While we work very closely with airlines through the International Air Transport Association on a number of important initiatives, the topic of charges is perennial and one upon which we have agreed to disagree.
ACI’s stance continues to be that the only way to educate regulators on the issue is by taking an evidence-based approach. The bottom line is that the issue of rates and charges is affecting airports’ sustainable development. Here are the facts:
In many instances, airlines are not paying the cost of the airport infrastructure they use. Each year, the revenues collected from airport charges levied on both airlines and passengers frequently fall short of covering airports’ operating expenses and capital costs related to aeronautical activities.
Some airlines are now asking airports to reduce fees, arguing that passengers would save money and employment opportunities would be created. This claim hinges on a key assumption that any reduction in airport charges would be directly passed on to passengers for their benefit solely, which, past practice tells us, is unlikely.
Two clear trends in aeronautical charge structures can be identified that serve to benefit airlines. The first includes a movement away from the use of weight-based charges with a greater reliance on passenger-based revenues, and the second involves an increasing tendency to use a more granular approach to pricing for greater transparency.
Although airports still generate aeronautical revenues through aircraft-related charges, the majority of airports have gradually put their emphasis on charging passengers. In 2014, the relative proportion of global passenger-based revenues to aircraft-related revenues was 56% and 34% respectively (terminal rentals represent 11%).
Fuel, staff costs and aircraft operating costs represent as much as 60% of airlines’ operating costs on international scheduled services. On the other hand, landing and associated airport charges represent only a small proportion of these costs at 3.7%, and this has remained stable.
Indeed, charges as a proportion of airline operating costs for both domestic and international services have slightly declined as compared to two decades ago.
The fact is that increased competition, especially among many of the world’s major airport hubs, has significantly reduced the need for restrictive regulation. With these market realities in mind, airports need to be allowed the freedom to charge their airline customers for the facilities they use to ensure that future demand can be managed safely, securely and efficiently.
ACI strongly shares ICAO’s views that a light-handed oversight is preferable and the best place to start airport-airline negotiations is with airports and their users sitting down to collaboratively address service standards, airport charges and the best way to pay for services the airport renders to its users and passengers.
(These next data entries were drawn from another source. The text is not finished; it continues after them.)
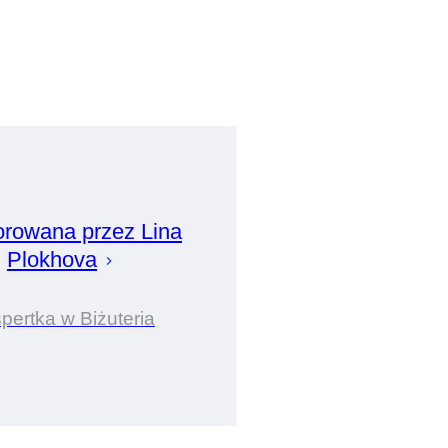
orowana przez
Lina
Plokhova
pertka w Biżuteria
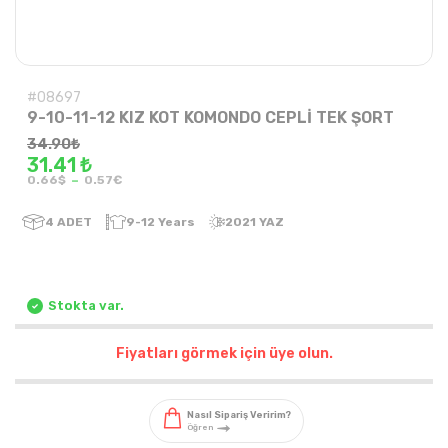
#08697
9-10-11-12 KIZ KOT KOMONDO CEPLİ TEK ŞORT
34.90
₺
31.41 ₺
-
0.66$
0.57€
4
ADET
9-12 Years
2021 YAZ
Stokta var.
Fiyatları görmek için üye olun.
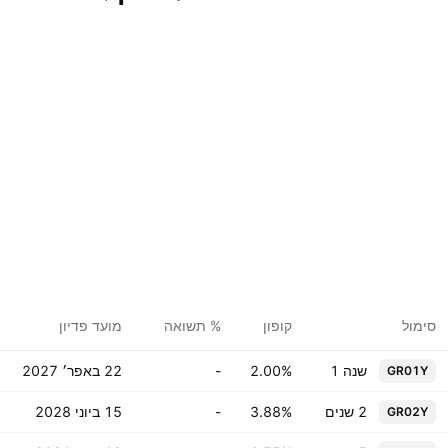
סימול
קופון
% תשואה
מועד פדיון
שנה ‎1‎
2.00%
-
22 באפר׳ 2027
GR01Y
‎2‎ שנים
3.88%
-
15 ביוני 2028
GR02Y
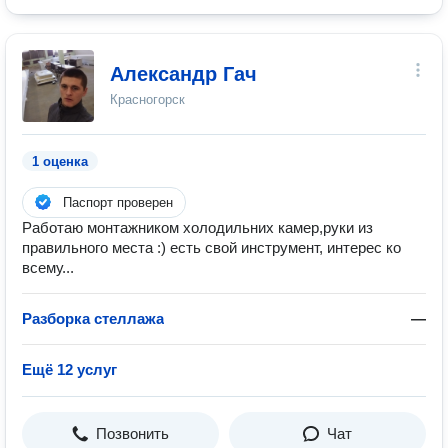
Александр Гач
Красногорск
1 оценка
Паспорт проверен
Работаю монтажником холодильних камер,руки из
правильного места :) есть свой инструмент, интерес ко
всему...
Разборка стеллажа
—
Ещё 12 услуг
Позвонить
Чат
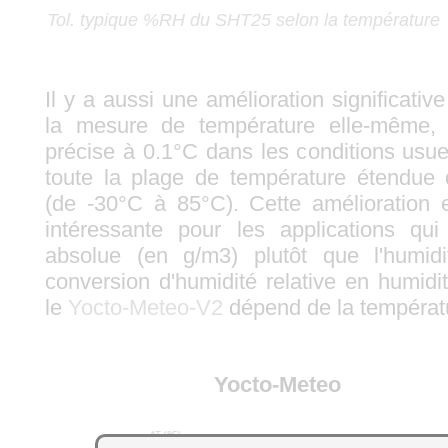
Tol. typique %RH du SHT25 selon la température
Il y a aussi une amélioration significative
la mesure de température elle-même, 
précise à 0.1°C dans les conditions usue
toute la plage de température étendue
(de -30°C à 85°C). Cette amélioration e
intéressante pour les applications qui u
absolue (en g/m3) plutôt que l'humidit
conversion d'humidité relative en humidi
le
Yocto-Meteo-V2
dépend de la températ
Yocto-Meteo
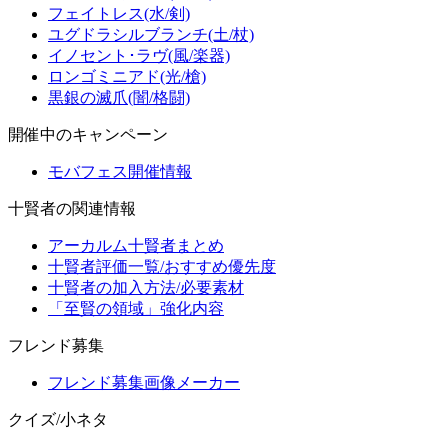
フェイトレス(水/剣)
ユグドラシルブランチ(土/杖)
イノセント･ラヴ(風/楽器)
ロンゴミニアド(光/槍)
黒銀の滅爪(闇/格闘)
開催中のキャンペーン
モバフェス開催情報
十賢者の関連情報
アーカルム十賢者まとめ
十賢者評価一覧/おすすめ優先度
十賢者の加入方法/必要素材
「至賢の領域」強化内容
フレンド募集
フレンド募集画像メーカー
クイズ/小ネタ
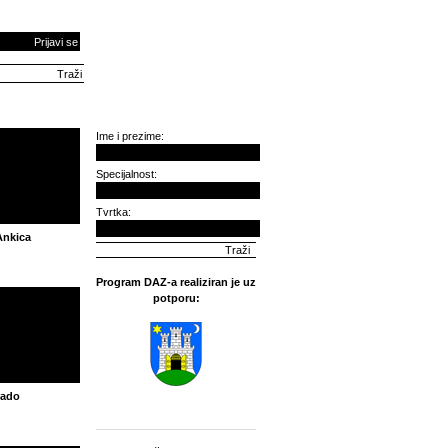
Prijavi se
Ime i prezime:
Specijalnost:
Tvrtka:
Ankica
Program DAZ-a realiziran je uz
potporu:
lado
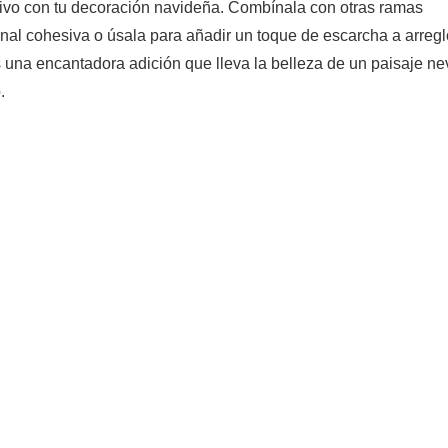
ativo con tu decoración navideña. Combínala con otras ramas
rnal cohesiva o úsala para añadir un toque de escarcha a arreg
una encantadora adición que lleva la belleza de un paisaje n
.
Investors, too, are likely to prefer this approach given that it avoids the periodic risks associated with successive on-again and off-again regulatory processes.
Of course, at this year’s ACI Airport Economics & Finance Conference and Exhibition, we’ll have occasion to discuss the above and much more as we plot a course for an economically sustainable airport industry.
In closing, I would like to take the opportunity to welcome our new director of economics, Stefano Baronci, who comes to ACI World with a significant depth and breadth of aviation experience across a number of organisations. We look forward to working with him in the months and years ahead.
I would also like to thank interim economics director, Stephen Van Beek, for his substantial contributions to ACI World over the last six months, and extend my gratitude to ICF for lending us his time and expertise.